Binary search is a method to find the particular item in the sorted array. In each step, the algorithm divides the array equally and match the middle item. If the key match, return the index. If the key is less than the middle element, search left subarray. Else search right subarray.
Binary search uses divide and conquers strategy to search the item from the sorted array. The binary search eliminates half of the elements for each iteration. It requires sorted array and will not work for the un-sorted array like linear search.

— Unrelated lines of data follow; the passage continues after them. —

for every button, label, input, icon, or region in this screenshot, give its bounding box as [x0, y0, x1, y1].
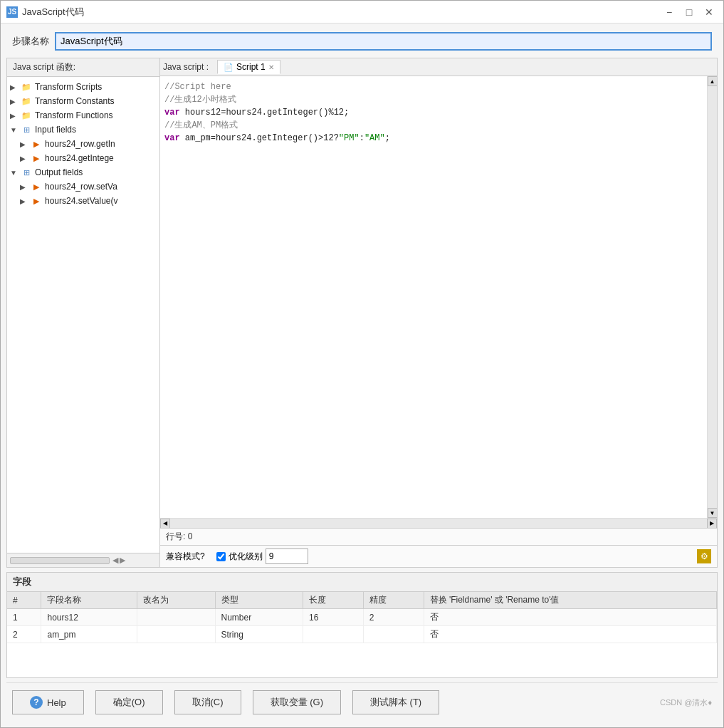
close-button[interactable]: ✕ [701, 4, 718, 21]
scroll-up-arrow[interactable]: ▲ [708, 76, 718, 86]
col-header-name: 字段名称 [41, 592, 137, 609]
script-tab-close[interactable]: ✕ [268, 63, 274, 71]
fields-section: 字段 # 字段名称 改名为 类型 长度 精度 替换 'Fieldname' 或 … [6, 572, 718, 678]
opt-label: 优化级别 [229, 551, 263, 563]
watermark: CSDN @清水♦ [660, 697, 712, 708]
horizontal-code-scrollbar[interactable]: ◀ ▶ [160, 518, 717, 528]
field-icon: ▶ [30, 195, 43, 207]
table-row: 1 hours12 Number 16 2 否 [7, 609, 717, 626]
cell-name: hours12 [41, 609, 137, 626]
maximize-button[interactable]: □ [681, 4, 698, 21]
col-header-type: 类型 [215, 592, 303, 609]
sidebar-item-output-fields[interactable]: ▼ ⊞ Output fields [7, 165, 159, 180]
compat-checkbox[interactable] [216, 552, 226, 561]
cancel-button[interactable]: 取消(C) [174, 690, 241, 714]
tree-arrow: ▶ [10, 83, 20, 91]
tree-label: Transform Scripts [35, 82, 102, 92]
tree-label: Input fields [35, 125, 76, 135]
sidebar-item-transform-functions[interactable]: ▶ 📁 Transform Functions [7, 108, 159, 123]
fields-section-header: 字段 [7, 573, 717, 592]
opt-icon[interactable]: ⚙ [697, 549, 711, 563]
tree-arrow: ▼ [10, 169, 20, 177]
scroll-right-arrow[interactable]: ▶ [707, 519, 717, 529]
get-vars-button[interactable]: 获取变量 (G) [253, 690, 341, 714]
tree-arrow: ▶ [10, 112, 20, 120]
cell-type: String [215, 626, 303, 643]
main-panel: Java script 函数: ▶ 📁 Transform Scripts ▶ … [6, 58, 718, 568]
help-label: Help [47, 697, 66, 708]
step-name-label: 步骤名称 [12, 35, 49, 48]
table-row: 2 am_pm String 否 [7, 626, 717, 643]
scroll-left-arrow[interactable]: ◀ [160, 519, 170, 529]
cell-precision [363, 626, 424, 643]
tree-arrow: ▶ [10, 98, 20, 105]
compat-label: 兼容模式? [166, 551, 205, 563]
field-icon: ▶ [30, 138, 43, 150]
sidebar-item-output-field-1[interactable]: ▶ ▶ hours24_row.setVa [17, 180, 159, 194]
vertical-scrollbar[interactable]: ▲ ▼ [707, 76, 717, 518]
step-name-input[interactable] [55, 32, 712, 51]
sidebar-item-transform-constants[interactable]: ▶ 📁 Transform Constants [7, 94, 159, 108]
tree-label: hours24_row.getIn [45, 139, 115, 149]
scroll-track[interactable] [708, 86, 717, 508]
horizontal-scrollbar[interactable] [10, 557, 110, 564]
tree-label: Transform Constants [35, 96, 115, 106]
scroll-track-h[interactable] [170, 519, 707, 528]
tree-label: hours24.setValue(v [45, 196, 118, 206]
scroll-down-arrow[interactable]: ▼ [708, 508, 718, 518]
sidebar-item-transform-scripts[interactable]: ▶ 📁 Transform Scripts [7, 80, 159, 94]
folder-icon: 📁 [20, 95, 33, 107]
tree-arrow: ▶ [20, 183, 30, 191]
cell-type: Number [215, 609, 303, 626]
code-area: //Script here //生成12小时格式 var hours12=hou… [160, 76, 717, 518]
checkbox-group: 优化级别 [216, 548, 308, 564]
tree-label: Output fields [35, 167, 83, 177]
sidebar-item-input-field-1[interactable]: ▶ ▶ hours24_row.getIn [17, 137, 159, 151]
tree-area[interactable]: ▶ 📁 Transform Scripts ▶ 📁 Transform Cons… [7, 77, 159, 553]
title-bar: JS JavaScript代码 − □ ✕ [1, 1, 723, 24]
test-script-button[interactable]: 测试脚本 (T) [352, 690, 439, 714]
sidebar-item-input-field-2[interactable]: ▶ ▶ hours24.getIntege [17, 151, 159, 165]
cell-replace: 否 [424, 626, 716, 643]
tree-label: hours24_row.setVa [45, 182, 117, 192]
script-tab[interactable]: 📄 Script 1 ✕ [217, 60, 280, 74]
help-icon: ? [30, 696, 43, 709]
cell-num: 2 [7, 626, 41, 643]
action-bar: ? Help 确定(O) 取消(C) 获取变量 (G) 测试脚本 (T) CSD… [6, 682, 718, 722]
folder-icon: 📁 [20, 110, 33, 121]
cell-num: 1 [7, 609, 41, 626]
line-number-status: 行号: 0 [166, 531, 192, 541]
cell-name: am_pm [41, 626, 137, 643]
cell-rename [137, 626, 215, 643]
code-editor[interactable]: //Script here //生成12小时格式 var hours12=hou… [160, 76, 717, 518]
left-panel: Java script 函数: ▶ 📁 Transform Scripts ▶ … [7, 58, 160, 567]
tree-arrow: ▶ [20, 155, 30, 162]
col-header-precision: 精度 [363, 592, 424, 609]
confirm-button[interactable]: 确定(O) [95, 690, 163, 714]
sidebar-item-input-fields[interactable]: ▼ ⊞ Input fields [7, 123, 159, 137]
tree-arrow: ▶ [20, 197, 30, 205]
cell-length: 16 [303, 609, 363, 626]
folder-icon: 📁 [20, 81, 33, 93]
fields-table-area: # 字段名称 改名为 类型 长度 精度 替换 'Fieldname' 或 'Re… [7, 592, 717, 677]
status-bar: 行号: 0 [160, 528, 717, 545]
help-button[interactable]: ? Help [12, 690, 84, 714]
minimize-button[interactable]: − [661, 4, 678, 21]
window-icon: JS [6, 6, 18, 18]
content-area: 步骤名称 Java script 函数: ▶ 📁 Transform Scrip… [1, 24, 723, 727]
opt-value-input[interactable] [266, 548, 308, 564]
window-title: JavaScript代码 [22, 6, 661, 19]
left-panel-header: Java script 函数: [7, 58, 159, 77]
java-script-label: Java script : [163, 62, 209, 72]
tree-arrow: ▼ [10, 126, 20, 134]
sidebar-item-output-field-2[interactable]: ▶ ▶ hours24.setValue(v [17, 194, 159, 208]
window-controls: − □ ✕ [661, 4, 718, 21]
cell-replace: 否 [424, 609, 716, 626]
field-group-icon: ⊞ [20, 124, 33, 135]
left-panel-footer: ◀ ▶ [7, 553, 159, 567]
fields-table: # 字段名称 改名为 类型 长度 精度 替换 'Fieldname' 或 'Re… [7, 592, 717, 643]
tree-arrow: ▶ [20, 140, 30, 148]
main-window: JS JavaScript代码 − □ ✕ 步骤名称 Java script 函… [0, 0, 724, 728]
script-tab-label: Script 1 [236, 62, 266, 72]
field-icon: ▶ [30, 152, 43, 164]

The binary search algorithm can be implemented using an iterative method or recursive method. Write a program to implement Binary search.
source Code
package com.dsacode.Algorithm.search;
import java.util.Arrays;
public class BinarySearch {
public static int BinSearch(int a[], int low, int high, int x){
int mid = (low+high)/2;
if(a[mid] == x)
return mid;
else if(a[mid] > x)
return BinSearch(a,low,mid-1,x);
else
return BinSearch(a,mid+1,high,x);
}
public static int Binarysearch(int a[], int x){
int low = 0, high = a.length -1;
int mid = 0;
while(low <= high){
mid = (low + high)/2;
if(a[mid] > x)
high = mid-1;
else if(a[mid] < x)
low = mid+1;
else
return mid;
}
return -1;
}
public static void main(String[] args) {
int[] array = {12, 55, 45, 11, 23, 20, 17, 24, 9};
System.out.println("Before Sort:" + Arrays.toString(array));
Arrays.sort(array);
System.out.println("After Sort:" + Arrays.toString(array));
int pos = -1;
if( (pos= Binarysearch(array,11)) == -1)
System.out.println("Not found!");
else
System.out.println("Found in " + (pos+1) + " Position!");
}
}
Output
Before Sort: [12, 55, 45, 11, 23, 20, 17, 24, 9] After Sort: [9, 11, 12, 17, 20, 23, 24, 45, 55] Found in 2 Position!
Algorithm Explanation
 | The binary search starts from the beginning of the array to end of the array. |
| The algorithm divides an array equally and matches the middle item with the search key. |
| If the key matches with middle item, it returns the position |
| If the key less than the middle item, it searches from the first half of the array. |
| If the key greater teen middle item, it searches from the second half of the array. |
Time Complexity
| Best Case | Average Case | Worst Case |
|---|---|---|
| O(1) | O(log n) | O(log n) |